In brief, then, the special theory of relativity:
- Resolved a key anomaly of late 19th century physics in a completely novel way.
- Disclosed a new world – literally!
In developing the theory, Einstein displayed a unique style of doing physics – for example, since it is impossible to travel at speeds close to that of light, he devised thought experiments to work out the consequences of travelling at such speeds. He also displayed a deep sense of the history of the problem that he was working on: without a thorough understanding of the work of Newton, Maxwell and others, it would have been impossible for him to develop his theory.

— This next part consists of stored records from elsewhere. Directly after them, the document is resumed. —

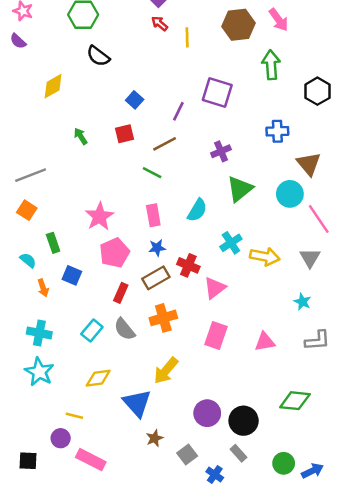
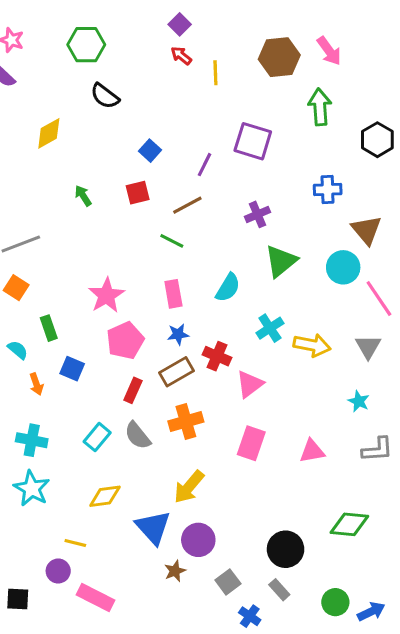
purple circle: (207, 413) -> (198, 540), moved
gray square: (187, 455) -> (228, 582), moved

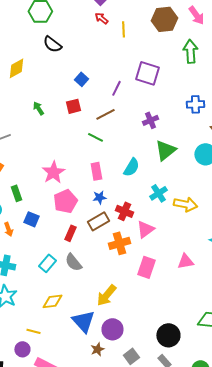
orange cross: (186, 422) -> (119, 243), moved
pink triangle: (312, 451) -> (185, 261), moved

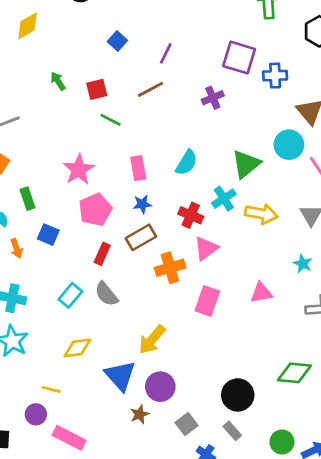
purple square: (147, 73) -> (239, 58), moved
red square: (73, 106) -> (97, 89), moved
green line: (95, 137) -> (110, 120), moved
green triangle: (165, 150) -> (246, 164), moved
red cross: (124, 211) -> (191, 215), moved

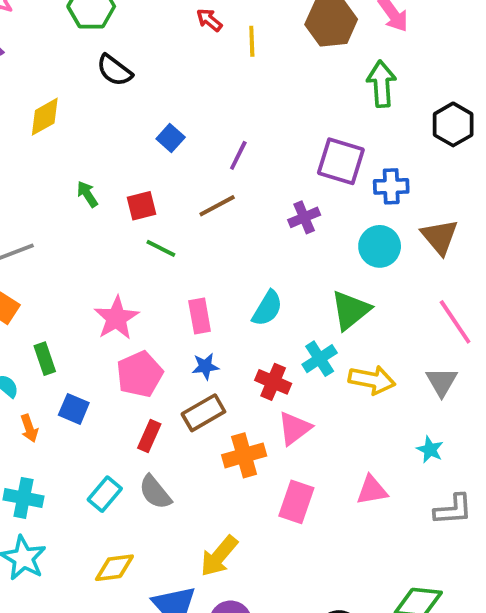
cyan circle: (289, 145) -> (380, 246), moved

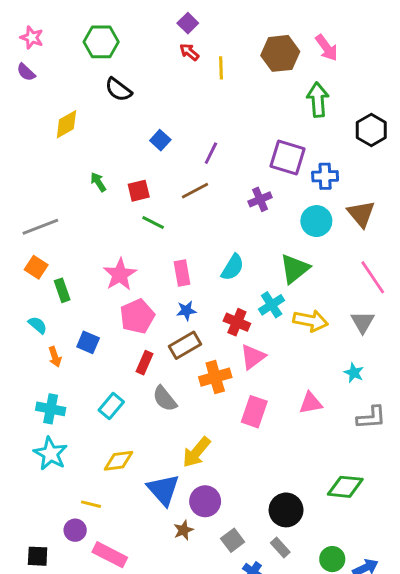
green rectangle: (45, 359) -> (62, 290), moved
gray semicircle: (155, 492) -> (165, 399), moved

In short, Einstein is the quintessential entrepreneur because he made history by disclosing a new world.
Conclusion
Entrepreneurs are those who care deeply about anomalies and have the ability to hold on to and think about them over extended periods of time. In doing so they sometimes resolve the anomalies that worry them, and are then recognized as entrepreneurs. However, there are many who struggle without success, and they are no less entrepreneurial than those who succeed. Such people, whether successful or not, necessarily possess a deep sense of the history of the problem they attempt to address. Indeed, this is must be so, for in resolving the anomaly they care about, they write another chapter of that history.